Der Streit um Health Claims bei sogenannten Botanicals wird in diesem Jahr nicht mehr geklärt. Die EU-Kommission wird sich des Falls nicht mehr annehmen; frühestens nach der Wahl 2019 wird die Behörde das Thema auf die Tagesordnung setzen. Die Unsicherheit für viele europäische Hersteller hält damit an.
Die EU schiebt das Thema seit mehr als zehn Jahren vor sich her. Rund 2000 Health Claims zu pflanzlichen Inhaltsstoffen in Lebensmitteln werden derzeit europaweit verwendet, ohne dass geklärt wäre, ob das zulässig ist. Laut der Health-Claims-Verordnung von 2006 müssen gesundheitsbezogene Werbeangaben zu bestimmten Inhaltsstoffen in Lebens- und Nahrungsergänzungsmitteln von der europäischen Lebensmittelbehörde EFSA geprüft und von der Kommission zugelassen werden.
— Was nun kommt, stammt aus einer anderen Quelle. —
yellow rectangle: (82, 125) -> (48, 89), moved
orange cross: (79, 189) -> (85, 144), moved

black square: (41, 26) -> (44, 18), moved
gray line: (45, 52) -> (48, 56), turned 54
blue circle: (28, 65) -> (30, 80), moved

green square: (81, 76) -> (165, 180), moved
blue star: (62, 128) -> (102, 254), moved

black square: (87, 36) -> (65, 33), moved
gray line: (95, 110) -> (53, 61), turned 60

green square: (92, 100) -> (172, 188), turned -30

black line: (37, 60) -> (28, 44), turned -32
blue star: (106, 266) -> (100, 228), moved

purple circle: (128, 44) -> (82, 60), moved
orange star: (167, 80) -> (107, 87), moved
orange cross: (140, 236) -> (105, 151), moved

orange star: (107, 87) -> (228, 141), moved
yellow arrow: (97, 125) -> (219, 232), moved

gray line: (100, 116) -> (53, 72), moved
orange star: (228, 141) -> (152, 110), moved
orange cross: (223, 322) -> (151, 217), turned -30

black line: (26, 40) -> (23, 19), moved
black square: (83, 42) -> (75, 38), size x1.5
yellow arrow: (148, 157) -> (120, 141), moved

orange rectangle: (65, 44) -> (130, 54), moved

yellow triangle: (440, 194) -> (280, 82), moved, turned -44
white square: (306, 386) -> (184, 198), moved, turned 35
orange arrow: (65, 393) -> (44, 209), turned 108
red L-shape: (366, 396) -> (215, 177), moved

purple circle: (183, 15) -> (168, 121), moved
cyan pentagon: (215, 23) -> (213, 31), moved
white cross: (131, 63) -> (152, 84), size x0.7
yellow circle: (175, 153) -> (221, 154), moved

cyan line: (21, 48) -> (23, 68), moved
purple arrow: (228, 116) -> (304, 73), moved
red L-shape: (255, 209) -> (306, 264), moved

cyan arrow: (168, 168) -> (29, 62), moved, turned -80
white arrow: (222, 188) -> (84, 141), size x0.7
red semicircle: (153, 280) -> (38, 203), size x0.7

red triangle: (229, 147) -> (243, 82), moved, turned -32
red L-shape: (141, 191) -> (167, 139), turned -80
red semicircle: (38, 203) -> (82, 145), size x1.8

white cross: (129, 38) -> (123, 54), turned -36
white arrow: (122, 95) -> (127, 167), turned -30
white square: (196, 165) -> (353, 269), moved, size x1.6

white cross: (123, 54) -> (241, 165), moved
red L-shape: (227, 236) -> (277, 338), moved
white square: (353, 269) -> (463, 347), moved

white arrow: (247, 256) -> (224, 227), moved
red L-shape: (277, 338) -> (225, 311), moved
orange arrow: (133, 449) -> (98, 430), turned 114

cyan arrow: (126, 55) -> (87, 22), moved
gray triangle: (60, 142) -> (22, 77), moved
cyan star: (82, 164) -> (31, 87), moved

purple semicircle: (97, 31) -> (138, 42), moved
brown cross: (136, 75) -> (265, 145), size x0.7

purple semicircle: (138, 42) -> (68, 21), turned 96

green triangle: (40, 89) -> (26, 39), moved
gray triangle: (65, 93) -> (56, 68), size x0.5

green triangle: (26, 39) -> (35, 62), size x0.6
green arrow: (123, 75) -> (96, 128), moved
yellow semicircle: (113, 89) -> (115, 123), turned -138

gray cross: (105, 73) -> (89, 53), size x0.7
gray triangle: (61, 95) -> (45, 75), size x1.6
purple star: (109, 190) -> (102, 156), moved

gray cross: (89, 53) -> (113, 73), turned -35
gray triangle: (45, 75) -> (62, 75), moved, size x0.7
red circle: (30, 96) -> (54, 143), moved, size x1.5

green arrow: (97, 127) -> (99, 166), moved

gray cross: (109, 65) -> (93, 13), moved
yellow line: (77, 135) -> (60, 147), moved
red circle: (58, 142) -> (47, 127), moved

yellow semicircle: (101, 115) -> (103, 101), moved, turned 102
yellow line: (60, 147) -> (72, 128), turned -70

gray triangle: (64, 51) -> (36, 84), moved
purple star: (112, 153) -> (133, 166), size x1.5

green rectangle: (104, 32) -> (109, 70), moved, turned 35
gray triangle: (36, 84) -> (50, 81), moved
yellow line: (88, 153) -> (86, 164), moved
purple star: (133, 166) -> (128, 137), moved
Bei mehr als 200 Inhaltsstoffen ist das bereits geschehen. Allerdings hatte die Kommission das Verfahren für den Teilbereich der Nahrungsergänzungsmittel mit pflanzlichen Inhaltsstoffen, sogenannten Botanicals, 2010 vorläufig gestoppt und später sogar grundsätzlich infrage gestellt. Die Einstellung des Verfahrens begründete sie mit unterschiedlichen Behandlungen von Pflanzenpräparaten und -extrakten in den nationalen Rechtsvorschriften.
Vor allem in Ländern wie Italien und Großbritannien werden viele pflanzliche Präparate grundsätzlich als Nahrungsergänzungsmittel vermarktet, was für die Hersteller billiger, für die OTC-Branche aber schlecht ist. Eigentlich sollten die Verbraucher in der EU durch eine Gemeinschaftsliste eindeutige Informationen zu Lebensmitteln – auch Nahrungsergänzungsmittel und diätetische Lebensmittel – erhalten. Die Liste sollte im Januar 2010 vorgelegt werden, kam aber bis heute nicht. Entsprechend wächst der Unmut bei vielen Herstellern pflanzlicher Präparate, die Wert auf wissenschaftliche Evidenz legen und sich von Nahrungsergänzungsmittelherstellern übervorteilt sehen.
Die Phytohersteller Bionorica und Dr. Willmar Schwabe sowie der Zulassungsdienstleister Diapharm wollten sich deshalb juristisch zur Wehr setzen. Mit der momentanen Praxis „werden Hersteller pflanzlicher Arzneimittelwie Bionorica, die den Wirknachweis ihrer Präparate erbringen und viel Geld in die Forschung und Zulassung investieren, entschieden benachteiligt“, beschwerte sich Bionorica-Chef Professor Dr. Michael Popp. Er sei der Auffassung, „dass europarechtlich vorgegebene Verfahren, gerade wenn sie dem Verbraucherschutz dienen, nicht einfach ausgesetzt werden dürfen“.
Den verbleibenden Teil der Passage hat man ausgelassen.